# transformer coil wire question



## SE18 (Dec 29, 2013)

Hoping someone can answer this. I'm in process of building a spot welder like this fellow did:

http://www.youtube.com/watch?v=d5pGN6pqkyY

I discharged the caps, got everything removed now and am tearing down the transformer to rewrap it. 

I'm going to reuse the primary winding, along with a length of 2ga I purchased (discarding the secondary that was in the transformer)

In the process of removing the primary (to get to the secondary to remove that), I very slightly nicked some of the primary copper wires that were exposed. The nicks are superficial and everything is intact.

So the question is, is the primary still useable?

Thanks


----------



## SE18 (Dec 29, 2013)

well, i found some liquid electrical tape so I'm going to cover them up and proceed


----------



## Rbeckett (Dec 29, 2013)

Nail polish or varnish will work also.  The primary and seconday coils must be insulated along their entire length and not allowed to touch themselves or each other to get the maximum effect of the field.  Commercial transformers use epoxy impregnated paper and heat to seal the wraps.  Once the coil is wound sufficiently it is baked in an oven  t o set the epoxy and encase the wires in insulation.  There was a How it's made TV show that shows the entire process and you might look around and see if you could locate that episode and give it a watch.  It was very informative and would help you proceed safely and efficiently.  Worth a look anyway.

Bob


----------



## SE18 (Dec 29, 2013)

thanks. I did find one vid:

http://www.youtube.com/watch?v=sqMGgVZXseA

it'll be a while b/c I'm doing other projects too but once it's done I'll post in the welding section and do some trial experiments


----------



## miro (Jan 18, 2014)

Yup - just make sure that you've got the primary isolated and you'll fine.
At worst, you'll get a big flash and trip a breaker.

I've used a MOT several projects ( low voltage outputs) including a spot welder.

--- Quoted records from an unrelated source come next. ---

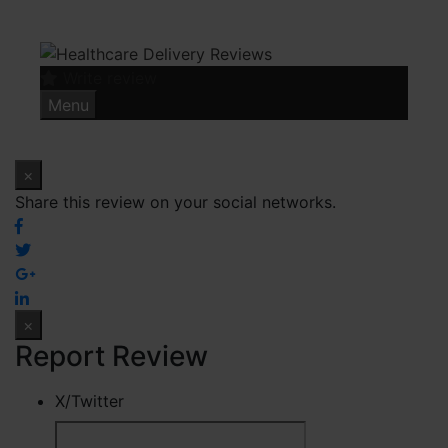
Skip
to
content
Write review
Menu
×
Share this review on your social networks.
×
Report Review
X/Twitter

I get about 950 A on the secondary at just under 1 volt.
At 950 A secondary current, the primary current is just over 8 A, well below the limits of a 15A circuit.

But I DO use a momentary contact switch with  a NORMALLY OPEN position. And I have physically set it up so that activating the switch takes a deliberate physical act. That way  I cannot accidentally close the switch.

miro


----------